# P.E.I. storm 02/18/12



## RdTeK (Feb 23, 2007)

Sorry for the poor quality vids.....they were taken from the phone....40cm (16") and high winds......


----------



## BOSSMAN21 (Dec 11, 2008)

You're thread says 2/18/12, and today is only the 17th, so its impossible to have those pictures, but nice pics of that JD.


----------



## RdTeK (Feb 23, 2007)

BOSSMAN21;1451469 said:


> You're thread says 2/18/12, and today is only the 17th, so its impossible to have those pictures, but nice pics of that JD.

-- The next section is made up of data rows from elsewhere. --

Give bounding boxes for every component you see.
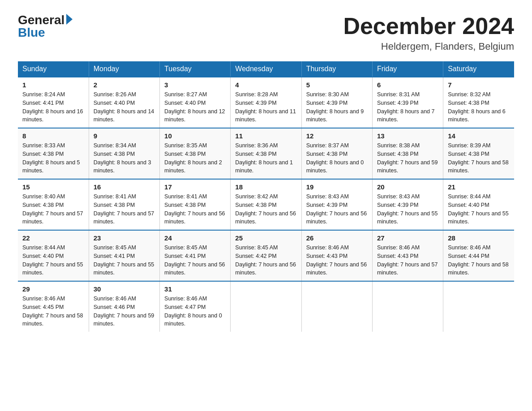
sunset-label: Sunset: 4:38 PM bbox=[235, 151, 276, 157]
sunset-label: Sunset: 4:43 PM bbox=[377, 253, 418, 259]
day-info: Sunrise: 8:40 AM Sunset: 4:38 PM Dayligh… bbox=[22, 193, 84, 226]
sunrise-label: Sunrise: 8:46 AM bbox=[164, 295, 207, 302]
daylight-label: Daylight: 8 hours and 5 minutes. bbox=[22, 159, 80, 174]
day-info: Sunrise: 8:46 AM Sunset: 4:45 PM Dayligh… bbox=[22, 295, 84, 328]
calendar-day-cell: 13 Sunrise: 8:38 AM Sunset: 4:38 PM Dayl… bbox=[372, 128, 443, 179]
daylight-label: Daylight: 8 hours and 1 minute. bbox=[235, 159, 293, 174]
daylight-label: Daylight: 8 hours and 16 minutes. bbox=[22, 108, 83, 123]
sunset-label: Sunset: 4:39 PM bbox=[377, 100, 418, 106]
sunset-label: Sunset: 4:38 PM bbox=[22, 202, 64, 208]
calendar-day-cell: 23 Sunrise: 8:45 AM Sunset: 4:41 PM Dayl… bbox=[89, 230, 159, 281]
calendar-day-cell: 6 Sunrise: 8:31 AM Sunset: 4:39 PM Dayli… bbox=[372, 77, 443, 128]
daylight-label: Daylight: 8 hours and 3 minutes. bbox=[94, 159, 151, 174]
header-monday: Monday bbox=[89, 61, 159, 77]
calendar-day-cell: 22 Sunrise: 8:44 AM Sunset: 4:40 PM Dayl… bbox=[18, 230, 89, 281]
calendar-day-cell: 31 Sunrise: 8:46 AM Sunset: 4:47 PM Dayl… bbox=[160, 281, 231, 332]
day-info: Sunrise: 8:31 AM Sunset: 4:39 PM Dayligh… bbox=[377, 90, 438, 124]
calendar-day-cell bbox=[231, 281, 301, 332]
sunset-label: Sunset: 4:38 PM bbox=[164, 151, 206, 157]
calendar-day-cell bbox=[372, 281, 443, 332]
day-info: Sunrise: 8:33 AM Sunset: 4:38 PM Dayligh… bbox=[22, 141, 84, 175]
daylight-label: Daylight: 7 hours and 59 minutes. bbox=[377, 159, 438, 174]
daylight-label: Daylight: 7 hours and 58 minutes. bbox=[448, 261, 509, 276]
day-number: 27 bbox=[377, 234, 438, 242]
sunrise-label: Sunrise: 8:43 AM bbox=[377, 193, 420, 200]
day-number: 26 bbox=[306, 234, 368, 242]
daylight-label: Daylight: 7 hours and 55 minutes. bbox=[22, 261, 83, 276]
day-number: 1 bbox=[22, 81, 84, 89]
calendar-day-cell: 30 Sunrise: 8:46 AM Sunset: 4:46 PM Dayl… bbox=[89, 281, 159, 332]
sunrise-label: Sunrise: 8:45 AM bbox=[94, 244, 136, 251]
day-number: 7 bbox=[448, 81, 510, 89]
day-number: 30 bbox=[94, 285, 155, 293]
calendar-day-cell: 29 Sunrise: 8:46 AM Sunset: 4:45 PM Dayl… bbox=[18, 281, 89, 332]
day-info: Sunrise: 8:41 AM Sunset: 4:38 PM Dayligh… bbox=[164, 193, 226, 226]
calendar-day-cell: 28 Sunrise: 8:46 AM Sunset: 4:44 PM Dayl… bbox=[443, 230, 514, 281]
sunrise-label: Sunrise: 8:30 AM bbox=[306, 91, 349, 98]
sunrise-label: Sunrise: 8:44 AM bbox=[22, 244, 65, 251]
day-info: Sunrise: 8:43 AM Sunset: 4:39 PM Dayligh… bbox=[377, 193, 438, 226]
calendar-day-cell: 3 Sunrise: 8:27 AM Sunset: 4:40 PM Dayli… bbox=[160, 77, 231, 128]
location: Heldergem, Flanders, Belgium bbox=[343, 41, 514, 52]
day-info: Sunrise: 8:45 AM Sunset: 4:42 PM Dayligh… bbox=[235, 244, 296, 277]
sunset-label: Sunset: 4:45 PM bbox=[22, 304, 64, 310]
calendar-day-cell bbox=[443, 281, 514, 332]
day-number: 4 bbox=[235, 81, 296, 89]
logo: General Blue bbox=[18, 13, 73, 40]
sunrise-label: Sunrise: 8:46 AM bbox=[448, 244, 490, 251]
sunrise-label: Sunrise: 8:45 AM bbox=[164, 244, 207, 251]
daylight-label: Daylight: 7 hours and 55 minutes. bbox=[448, 210, 509, 225]
sunset-label: Sunset: 4:44 PM bbox=[448, 253, 489, 259]
day-info: Sunrise: 8:27 AM Sunset: 4:40 PM Dayligh… bbox=[164, 90, 226, 124]
day-number: 2 bbox=[94, 81, 155, 89]
header-saturday: Saturday bbox=[443, 61, 514, 77]
sunrise-label: Sunrise: 8:46 AM bbox=[22, 295, 65, 302]
day-info: Sunrise: 8:41 AM Sunset: 4:38 PM Dayligh… bbox=[94, 193, 155, 226]
daylight-label: Daylight: 8 hours and 9 minutes. bbox=[306, 108, 364, 123]
calendar-day-cell: 11 Sunrise: 8:36 AM Sunset: 4:38 PM Dayl… bbox=[231, 128, 301, 179]
daylight-label: Daylight: 7 hours and 56 minutes. bbox=[164, 210, 225, 225]
daylight-label: Daylight: 8 hours and 12 minutes. bbox=[164, 108, 225, 123]
sunrise-label: Sunrise: 8:39 AM bbox=[448, 142, 490, 149]
daylight-label: Daylight: 7 hours and 56 minutes. bbox=[306, 261, 367, 276]
daylight-label: Daylight: 8 hours and 14 minutes. bbox=[94, 108, 154, 123]
sunrise-label: Sunrise: 8:41 AM bbox=[94, 193, 136, 200]
daylight-label: Daylight: 8 hours and 11 minutes. bbox=[235, 108, 296, 123]
sunrise-label: Sunrise: 8:33 AM bbox=[22, 142, 65, 149]
sunrise-label: Sunrise: 8:27 AM bbox=[164, 91, 207, 98]
calendar-header-row: Sunday Monday Tuesday Wednesday Thursday… bbox=[18, 61, 514, 77]
day-info: Sunrise: 8:35 AM Sunset: 4:38 PM Dayligh… bbox=[164, 141, 226, 175]
day-number: 16 bbox=[94, 183, 155, 191]
day-info: Sunrise: 8:46 AM Sunset: 4:47 PM Dayligh… bbox=[164, 295, 226, 328]
sunrise-label: Sunrise: 8:42 AM bbox=[235, 193, 278, 200]
sunrise-label: Sunrise: 8:28 AM bbox=[235, 91, 278, 98]
sunrise-label: Sunrise: 8:45 AM bbox=[235, 244, 278, 251]
sunset-label: Sunset: 4:40 PM bbox=[94, 100, 135, 106]
sunrise-label: Sunrise: 8:34 AM bbox=[94, 142, 136, 149]
sunset-label: Sunset: 4:39 PM bbox=[377, 202, 418, 208]
calendar-week-row: 15 Sunrise: 8:40 AM Sunset: 4:38 PM Dayl… bbox=[18, 179, 514, 230]
day-info: Sunrise: 8:42 AM Sunset: 4:38 PM Dayligh… bbox=[235, 193, 296, 226]
day-info: Sunrise: 8:36 AM Sunset: 4:38 PM Dayligh… bbox=[235, 141, 296, 175]
day-number: 25 bbox=[235, 234, 296, 242]
day-number: 28 bbox=[448, 234, 510, 242]
calendar-day-cell: 16 Sunrise: 8:41 AM Sunset: 4:38 PM Dayl… bbox=[89, 179, 159, 230]
calendar-day-cell: 5 Sunrise: 8:30 AM Sunset: 4:39 PM Dayli… bbox=[301, 77, 372, 128]
calendar-week-row: 22 Sunrise: 8:44 AM Sunset: 4:40 PM Dayl… bbox=[18, 230, 514, 281]
day-number: 15 bbox=[22, 183, 84, 191]
header-wednesday: Wednesday bbox=[231, 61, 301, 77]
calendar-day-cell: 10 Sunrise: 8:35 AM Sunset: 4:38 PM Dayl… bbox=[160, 128, 231, 179]
header-tuesday: Tuesday bbox=[160, 61, 231, 77]
logo-blue: Blue bbox=[18, 26, 73, 40]
calendar-day-cell: 19 Sunrise: 8:43 AM Sunset: 4:39 PM Dayl… bbox=[301, 179, 372, 230]
calendar-day-cell: 4 Sunrise: 8:28 AM Sunset: 4:39 PM Dayli… bbox=[231, 77, 301, 128]
sunset-label: Sunset: 4:38 PM bbox=[94, 151, 135, 157]
sunset-label: Sunset: 4:38 PM bbox=[164, 202, 206, 208]
calendar-day-cell bbox=[301, 281, 372, 332]
calendar-day-cell: 14 Sunrise: 8:39 AM Sunset: 4:38 PM Dayl… bbox=[443, 128, 514, 179]
day-info: Sunrise: 8:46 AM Sunset: 4:43 PM Dayligh… bbox=[306, 244, 368, 277]
sunrise-label: Sunrise: 8:40 AM bbox=[22, 193, 65, 200]
sunset-label: Sunset: 4:38 PM bbox=[22, 151, 64, 157]
day-info: Sunrise: 8:30 AM Sunset: 4:39 PM Dayligh… bbox=[306, 90, 368, 124]
calendar-day-cell: 9 Sunrise: 8:34 AM Sunset: 4:38 PM Dayli… bbox=[89, 128, 159, 179]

Hehe.....typo for sure.....how about pics from 2/12/12........:laughing:


----------



## Lawn&SnowNorth (Feb 14, 2012)

Nice. So where does that road go?


----------



## maverjohn (Jul 23, 2008)

That's some nice snow, hopefuly we can get some here this week to come!


----------



## RdTeK (Feb 23, 2007)

Lawn&SnowNorth;1452029 said:


> Nice. So where does that road go?


It's an long private drive....there are 2 homes that are vacant for the winter....gotta keep it open for insurance purposes.


----------



## Lawn&SnowNorth (Feb 14, 2012)

RdTeK;1452360 said:


> It's an long private drive....there are 2 homes that are vacant for the winter....gotta keep it open for insurance purposes.


I see. I like those kind. No pressure, able to just enjoy moving the snow.


----------